Farmers in the EU are set to see prices for their produce plummet if the UK pursues a cheap food policy after Brexit.
In 2014, agri-food imports to the UK from the rest of the EU were worth £38.5 billion, with the main exporters being the Netherlands (12 per cent), the Irish Republic (10 per cent) and France (10 per cent).
Fears have been growing on the continent about these exports being displaced on to the EU market after Brexit if the UK rushes to sign a host of new trade deals with countries from all over the world.
Although Defra Secretary Michael Gove has repeatedly said UK standards will not be diluted in the pursuit of trade deals, his cabinet colleagues – in particular International Trade Secretary Liam Fox – have appeared to suggest otherwise.

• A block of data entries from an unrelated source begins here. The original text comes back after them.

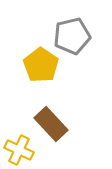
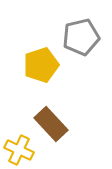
gray pentagon: moved 9 px right, 1 px down
yellow pentagon: rotated 20 degrees clockwise
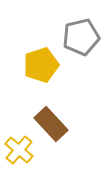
yellow cross: rotated 16 degrees clockwise
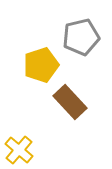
brown rectangle: moved 19 px right, 22 px up
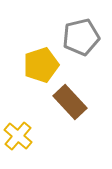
yellow cross: moved 1 px left, 14 px up
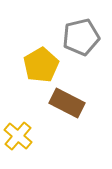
yellow pentagon: rotated 12 degrees counterclockwise
brown rectangle: moved 3 px left, 1 px down; rotated 20 degrees counterclockwise
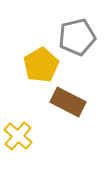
gray pentagon: moved 4 px left
brown rectangle: moved 1 px right, 1 px up
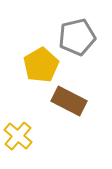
brown rectangle: moved 1 px right, 1 px up
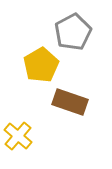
gray pentagon: moved 4 px left, 5 px up; rotated 15 degrees counterclockwise
brown rectangle: moved 1 px right, 1 px down; rotated 8 degrees counterclockwise
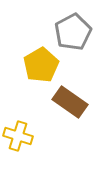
brown rectangle: rotated 16 degrees clockwise
yellow cross: rotated 24 degrees counterclockwise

A number of European farming groups have expressed their concerns to the EU Commission about the impact future UK policy could have on food prices inside the bloc.
Speaking at NFU Cymru’s annual conference in Llandrindod Wells, Irish Farmers’ Association president Joe Healy said: “Any increase in low-cost imports into the UK would undermine the value of the market and have a devastating effect on the Irish agri-food sector.

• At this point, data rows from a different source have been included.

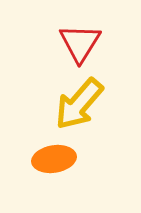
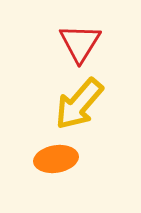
orange ellipse: moved 2 px right
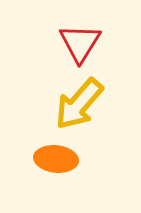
orange ellipse: rotated 15 degrees clockwise
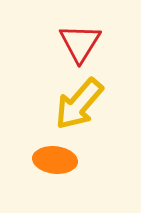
orange ellipse: moved 1 px left, 1 px down
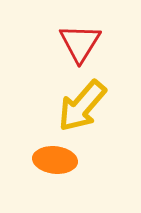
yellow arrow: moved 3 px right, 2 px down
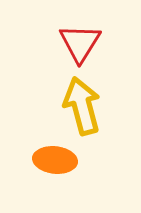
yellow arrow: rotated 124 degrees clockwise
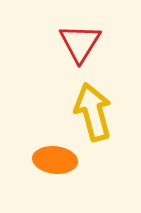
yellow arrow: moved 11 px right, 6 px down
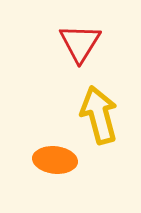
yellow arrow: moved 6 px right, 3 px down
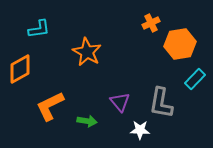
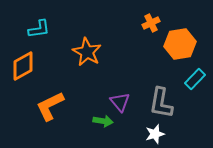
orange diamond: moved 3 px right, 3 px up
green arrow: moved 16 px right
white star: moved 15 px right, 4 px down; rotated 18 degrees counterclockwise
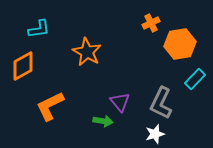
gray L-shape: rotated 16 degrees clockwise
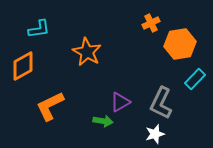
purple triangle: rotated 40 degrees clockwise
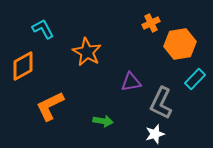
cyan L-shape: moved 4 px right; rotated 110 degrees counterclockwise
purple triangle: moved 11 px right, 20 px up; rotated 20 degrees clockwise
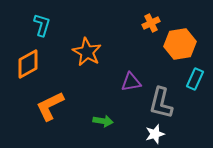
cyan L-shape: moved 1 px left, 4 px up; rotated 45 degrees clockwise
orange diamond: moved 5 px right, 2 px up
cyan rectangle: rotated 20 degrees counterclockwise
gray L-shape: rotated 12 degrees counterclockwise
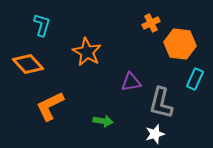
orange hexagon: rotated 16 degrees clockwise
orange diamond: rotated 76 degrees clockwise
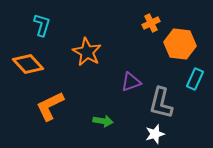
purple triangle: rotated 10 degrees counterclockwise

“The potential displacement of Irish food exports to the UK market would in turn destabilise the EU’s market balance.
“We have found talking to our European counterparts, we saw the displacement of produce caused by the Russian ban [on EU food imports].

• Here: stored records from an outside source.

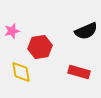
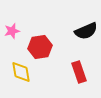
red rectangle: rotated 55 degrees clockwise
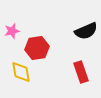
red hexagon: moved 3 px left, 1 px down
red rectangle: moved 2 px right
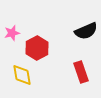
pink star: moved 2 px down
red hexagon: rotated 20 degrees counterclockwise
yellow diamond: moved 1 px right, 3 px down
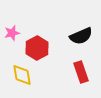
black semicircle: moved 5 px left, 5 px down
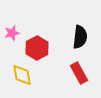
black semicircle: moved 1 px left, 1 px down; rotated 60 degrees counterclockwise
red rectangle: moved 2 px left, 1 px down; rotated 10 degrees counterclockwise
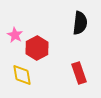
pink star: moved 3 px right, 2 px down; rotated 28 degrees counterclockwise
black semicircle: moved 14 px up
red rectangle: rotated 10 degrees clockwise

“If this was multiplied by nine or ten times over, then you are closer to the food exports of £40 billion going into the UK.
“For this to be displaced back on to the EU market would have a hugely negative effect on European prices.”
Mr Healy also raised concerns about the impact new trade deals could have on the Irish border.
“Cross-border trade in agricultural produce encompasses crucial issues such as food safety and animal health”, he said.
“If the UK insists on pursuing its own free trade agreements, two divergent regimes would have to operate on our island and it is impossible to see how border checks could be avoided should this happen.
“If the UK really wants to minimise the need for border checks, they will have to compromise on their future trade ambitions with third countries in the area of agriculture and food.”